At the end of the short story "The Sniper," the eponymous main character discovers that the man he has just killed, and whose body he has reduced to a "shattered mass," is in fact his own brother. This dramatic twist is especially shocking because it is only revealed in the very last line of the story, when the sniper turns over the dead body and looks "into his own brother's face."
The sniper's brother symbolizes the idea that we should all treat our fellow men as brothers and not as enemies. As God might have replied to Cain, in the biblical story of Cain and Abel, all men are their brothers' keepers. The brother's body in "The Sniper" is a very literal reminder of this message.

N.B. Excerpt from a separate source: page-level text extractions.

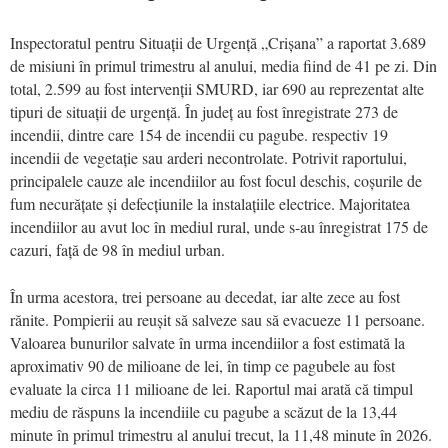
Inspectoratul pentru Situații de Urgență „Crișana” a raportat 3.689
de misiuni în primul trimestru al anului, media fiind de 41 pe zi. Din
total, 2.599 au fost intervenții SMURD, iar 690 au reprezentat alte
tipuri de situații de urgență. În județ au fost înregistrate 273 de
incendii, dintre care 154 de incendii cu pagube. respectiv 19
incendii de vegetație sau arderi necontrolate. Potrivit raportului,
principalele cauze ale incendiilor au fost focul deschis, coșurile de
fum necurățate și defecțiunile la instalațiile electrice. Majoritatea
incendiilor au avut loc în mediul rural, unde s-au înregistrat 175 de
cazuri, față de 98 în mediul urban.
În urma acestora, trei persoane au decedat, iar alte zece au fost
rănite. Pompierii au reușit să salveze sau să evacueze 11 persoane.
Valoarea bunurilor salvate în urma incendiilor a fost estimată la
aproximativ 90 de milioane de lei, în timp ce pagubele au fost
evaluate la circa 11 milioane de lei. Raportul mai arată că timpul
mediu de răspuns la incendiile cu pagube a scăzut de la 13,44
minute în primul trimestru al anului trecut, la 11,48 minute în 2026.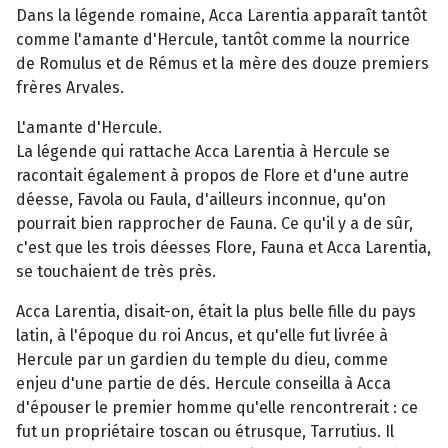
Dans la légende romaine, Acca Larentia apparaît tantôt
comme l'amante d'Hercule, tantôt comme la nourrice
de Romulus et de Rémus et la mère des douze premiers
frères Arvales.
L'amante d'Hercule.
La légende qui rattache Acca Larentia à Hercule se
racontait également à propos de Flore et d'une autre
déesse, Favola ou Faula, d'ailleurs inconnue, qu'on
pourrait bien rapprocher de Fauna. Ce qu'il y a de sûr,
c'est que les trois déesses Flore, Fauna et Acca Larentia,
se touchaient de très près.
Acca Larentia, disait-on, était la plus belle fille du pays
latin, à l'époque du roi Ancus, et qu'elle fut livrée à
Hercule par un gardien du temple du dieu, comme
enjeu d'une partie de dés. Hercule conseilla à Acca
d'épouser le premier homme qu'elle rencontrerait : ce
fut un propriétaire toscan ou étrusque, Tarrutius. Il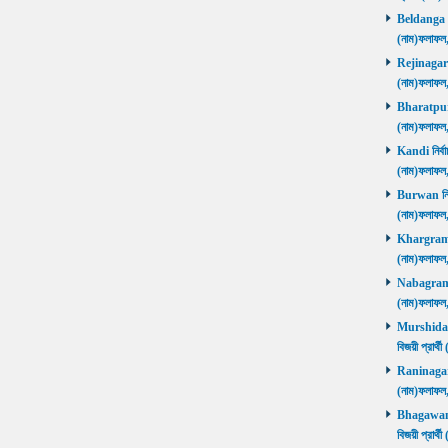
Beldanga নির
(নাম)ফলাফ
Rejinagar নি
(নাম)ফলাফ
Bharatpur নি
(নাম)ফলাফ
Kandi নির্বা
(নাম)ফলাফ
Burwan নির্ব
(নাম)ফলাফ
Khargram নি
(নাম)ফলাফ
Nabagram নি
(নাম)ফলাফ
Murshidaba
বিজয়ী প্রার
Raninagar নি
(নাম)ফলাফ
Bhagawango
বিজয়ী প্রার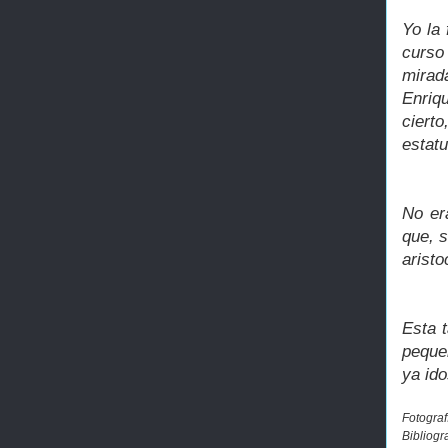
Yo la
curso
mirad
Enriqu
ciert
estat
No er
que, 
aristo
Esta 
pequeñ
ya ido
Fotograf
Bibliogr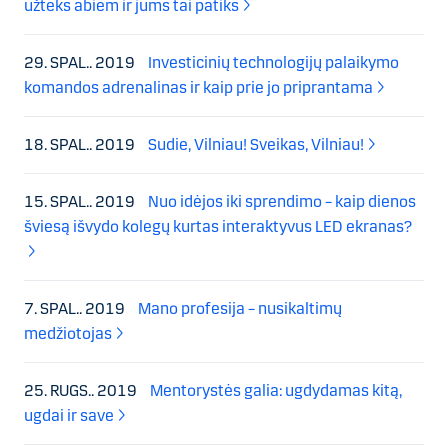
užteks abiem ir jums tai patiks
29. SPAL.. 2019
Investicinių technologijų palaikymo
komandos adrenalinas ir kaip prie jo priprantama
18. SPAL.. 2019
Sudie, Vilniau! Sveikas, Vilniau!
15. SPAL.. 2019
Nuo idėjos iki sprendimo – kaip dienos
šviesą išvydo kolegų kurtas interaktyvus LED ekranas?
7. SPAL.. 2019
Mano profesija – nusikaltimų
medžiotojas
25. RUGS.. 2019
Mentorystės galia: ugdydamas kitą,
ugdai ir save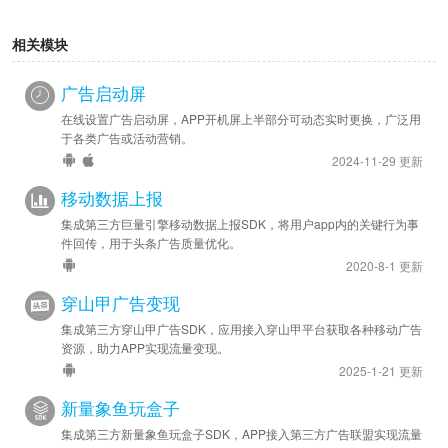
相关模块
广告启动屏
在线设置广告启动屏，APP开机屏上半部分可动态实时更换，广泛用
于各类广告或活动营销。
2024-11-29 更新
移动数据上报
集成第三方巨量引擎移动数据上报SDK，将用户app内的关键行为事
件回传，用于头条广告质量优化。
2020-8-1 更新
穿山甲广告变现
集成第三方穿山甲广告SDK，应用接入穿山甲平台获取各种移动广告
资源，助力APP实现流量变现。
2025-1-21 更新
新量象鱼玩盒子
集成第三方新量象鱼玩盒子SDK，APP接入第三方广告联盟实现流量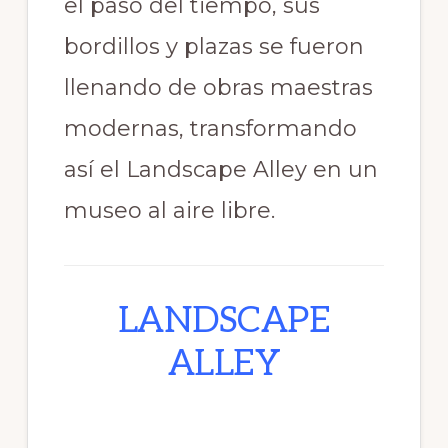
el paso del tiempo, sus
bordillos y plazas se fueron
llenando de obras maestras
modernas, transformando
así el Landscape Alley en un
museo al aire libre.
LANDSCAPE
ALLEY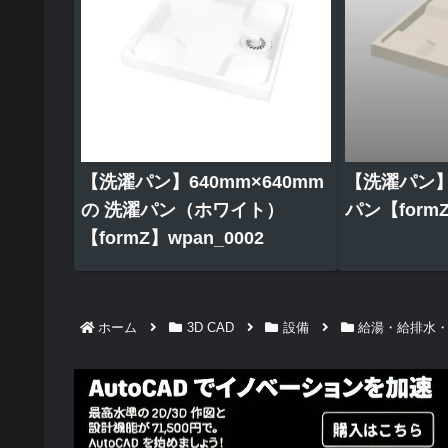
【洗濯パン】640mm×640mm
【洗濯パン】
の 洗濯パン（ホワイト）
パン【formZ】
【formZ】wpan_0002
ホーム
3D CAD
設備
給湯・給排水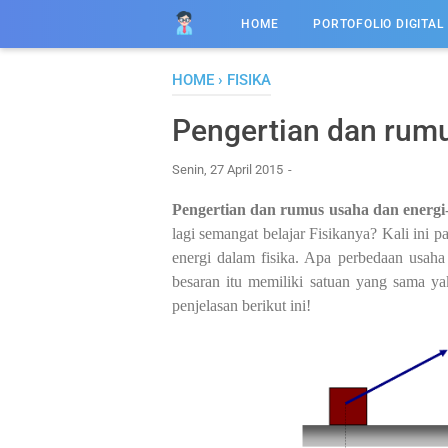
HOME
PORTOFOLIO DIGITAL
HOME
›
FISIKA
Pengertian dan rumu
Senin, 27 April 2015
Pengertian dan rumus usaha dan energi
lagi semangat belajar Fisikanya? Kali ini 
energi dalam fisika. Apa perbedaan usaha 
besaran itu memiliki satuan yang sama y
penjelasan berikut ini!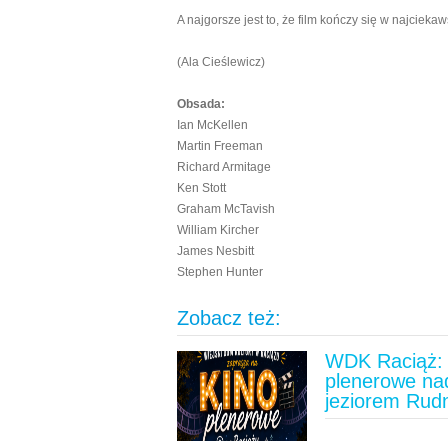
A najgorsze jest to, że film kończy się w najciek
(Ala Cieślewicz)
Obsada:
Ian McKellen
Martin Freeman
Richard Armitage
Ken Stott
Graham McTavish
William Kircher
James Nesbitt
Stephen Hunter
Zobacz też:
WDK Raciąż: 
plenerowe na
jeziorem Rud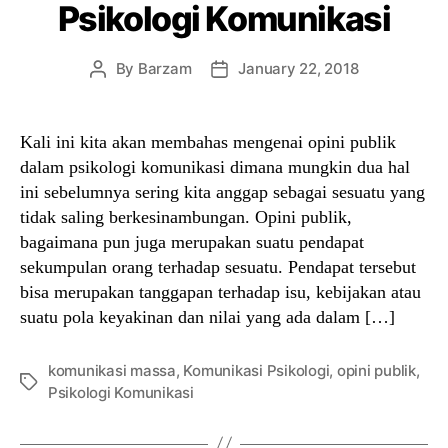
Psikologi Komunikasi
By
Barzam
January 22, 2018
Post
Post
author
date
Kali ini kita akan membahas mengenai opini publik
dalam psikologi komunikasi dimana mungkin dua hal
ini sebelumnya sering kita anggap sebagai sesuatu yang
tidak saling berkesinambungan. Opini publik,
bagaimana pun juga merupakan suatu pendapat
sekumpulan orang terhadap sesuatu. Pendapat tersebut
bisa merupakan tanggapan terhadap isu, kebijakan atau
suatu pola keyakinan dan nilai yang ada dalam […]
komunikasi massa
,
Komunikasi Psikologi
,
opini publik
,
Tags
Psikologi Komunikasi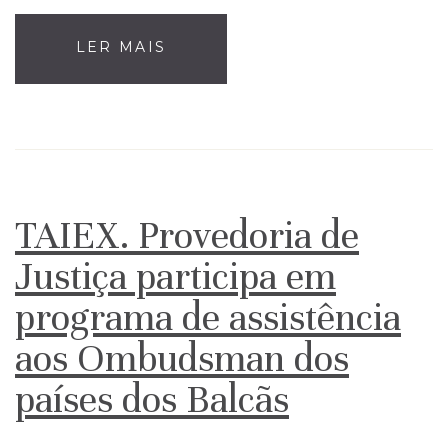
LER MAIS
TAIEX. Provedoria de
Justiça participa em
programa de assistência
aos Ombudsman dos
países dos Balcãs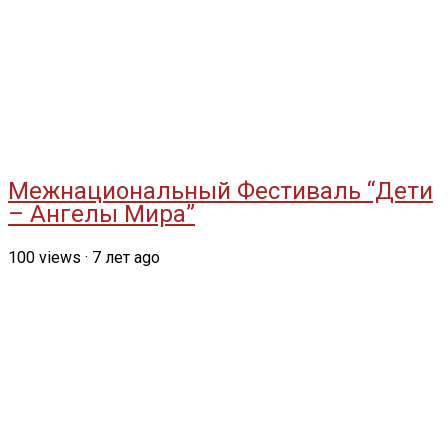
Межнациональный Фестиваль “Дети
– Ангелы Мира”
100
views
·
7 лет ago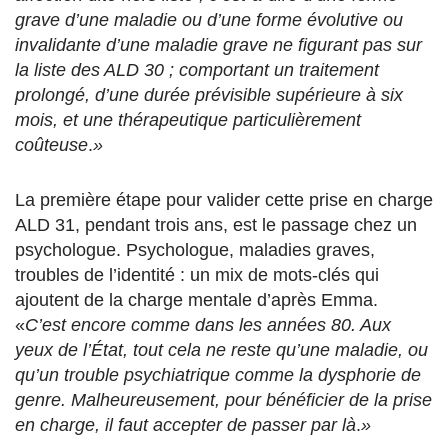
grave d’une maladie ou d’une forme évolutive ou
invalidante d’une maladie grave ne figurant pas sur
la liste des ALD 30 ; comportant un traitement
prolongé, d’une durée prévisible supérieure à six
mois, et une thérapeutique particulièrement
coûteuse
.
»
La première étape pour valider cette prise en charge
ALD 31, pendant trois ans, est le passage chez un
psychologue. Psychologue, maladies graves,
troubles de l’identité : un mix de mots-clés qui
ajoutent de la charge mentale d’après Emma.
«
C’est encore comme dans les années 80. Aux
yeux de l’État, tout cela ne reste qu’une maladie, ou
qu’un trouble psychiatrique comme la dysphorie de
genre. Malheureusement, pour bénéficier de la prise
en charge, il faut accepter de passer par là
.
»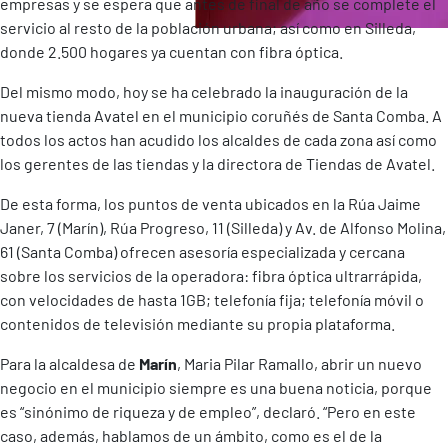
empresas y se espera que antes de final de año se complete el
servicio al resto de la población urbana; así como en Silleda,
donde 2.500 hogares ya cuentan con fibra óptica.
Del mismo modo, hoy se ha celebrado la inauguración de la
nueva tienda Avatel en el municipio coruñés de Santa Comba. A
todos los actos han acudido los alcaldes de cada zona así como
los gerentes de las tiendas y la directora de Tiendas de Avatel.
De esta forma, los puntos de venta ubicados en la Rúa Jaime
Janer, 7 (Marín), Rúa Progreso, 11 (Silleda) y Av. de Alfonso Molina,
61 (Santa Comba) ofrecen asesoría especializada y cercana
sobre los servicios de la operadora: fibra óptica ultrarrápida,
con velocidades de hasta 1GB; telefonía fija; telefonía móvil o
contenidos de televisión mediante su propia plataforma.
Para la alcaldesa de
Marín
, Maria Pilar Ramallo, abrir un nuevo
negocio en el municipio siempre es una buena noticia, porque
es “sinónimo de riqueza y de empleo”, declaró. “Pero en este
caso, además, hablamos de un ámbito, como es el de la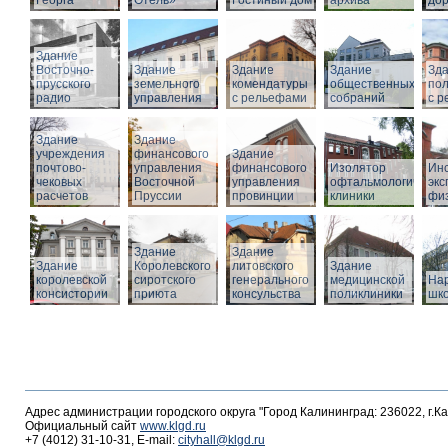
Георга
Отель»
Гостиный дом
архива
дор
Здание
Восточно-
Здание
Здание
Здание
Зд
прусского
земельного
комендатуры
общественных
по
радио
управления
с рельефами
собраний
с 
Здание
Здание
учреждения
финансового
Здание
почтово-
управления
финансового
Изолятор
Инс
чековых
Восточной
управления
офтальмологическо
эк
расчетов
Пруссии
провинции
клиники
фи
Здание
Здание
Здание
Королевского
литовского
Здание
королевской
сиротского
генерального
медицинской
На
консистории
приюта
консульства
поликлиники
шк
Адрес администрации городского округа "Город Калининград: 236022, г.К
Официальный сайт
www.klgd.ru
+7 (4012) 31-10-31, E-mail:
cityhall@klgd.ru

The sniper's brother also symbolizes the idea that violence is always self-destructive. Indeed, the violence that the sniper inflicts upon his brother, who at the time he thought of merely as an anonymous "enemy," comes back to hurt the sniper also. The story does not continue beyond the aforementioned revelation to describe the sniper's reaction upon discovering that he has killed his brother, but we can assume that the sniper will be distraught and devastated. He will feel tremendous guilt and pain for killing his own brother, and this guilt and pain will have been self-inflicted. In this way, the violence that the sniper commits is self-destructive.
The idea that violence is self-destructive, as symbolized by the sniper's brother, may also be linked to post-traumatic stress disorder, or PTSD for short. Many soldiers who return from war suffer debilitating forms of PTSD as a result of the violence that they have committed and witnessed. The sniper in the story will likely also suffer some form of PTSD after discovering that he has killed his own brother.